Once you've identified what type of error you're looking for you can use something like hasattr() or the in operator or many other things that will test for your condition before you have to deal with exceptions.
That way you can clean up your logic flow and save your exception handling for things that are really broken!
Sometimes there's no nice way to express a flow, it's just complicated. But here's a way to call foo() in only one place, and have the error handling in only one place:
if cacheExists:
loadCache()
dataComputed = False
else:
calculateData()
dataComputed = True
while True:
try:
foo()
break
except:
if not dataComputed:
calculateData()
dataComputed = True
continue
else:
#the error handling code
break
You may not like the loop, YMMV...
Or:
if cacheExists:
loadCache()
dataComputed = False
else:
calculateData()
dataComputed = True
done = False
while !done:
try:
foo()
done = True
except:
if not dataComputed:
calculateData()
dataComputed = True
continue
else:
#the error handling code
done = True
I like the alternative approach proposed by Alex Martelli.

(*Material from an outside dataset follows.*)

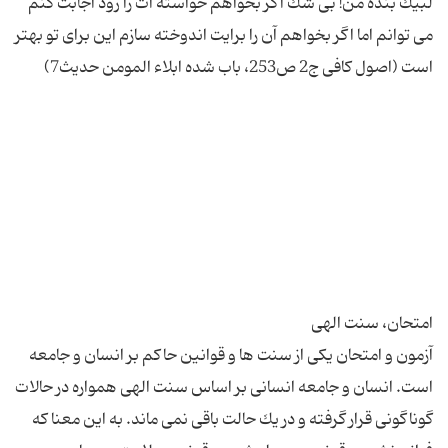
لبیك بنده من! بی شك اگر بخواهم خواسته ات را زود اجابت كنم
می توانم اما اگر بخواهم آن را برایت اندوخته سازم این برای تو بهتر
آزمون و امتحان یكی از سنت ها و قوانین حاكم بر انسان و جامعه
است. انسان و جامعه انسانی بر اساس سنت الهی همواره در حالات
گوناگونی قرار گرفته و در یك حالت باقی نمی ماند. به این معنا كه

What do you think about using a list of functions as argument of the may_raise. The functions would be executed until one succeed!
Here is the code
def foo(x):
raise Exception("Arrrgh!")
return 0
def foobetter(x):
print "Hello", x
return 1
def try_many(functions, expected_exceptions, *a, **k):
ret = None
for f in functions:
try:
ret = f(*a, **k)
except expected_exceptions, e:
print e
else:
break
return ret
print try_many((foo, foobetter), Exception, "World")
result is
Arrrgh!
Hello World
1
Is there a way to tell if you want to do foobetter() before making the call? If you get an exception it should be because something unexpected (exceptional!) happened. Don't use exceptions for flow control.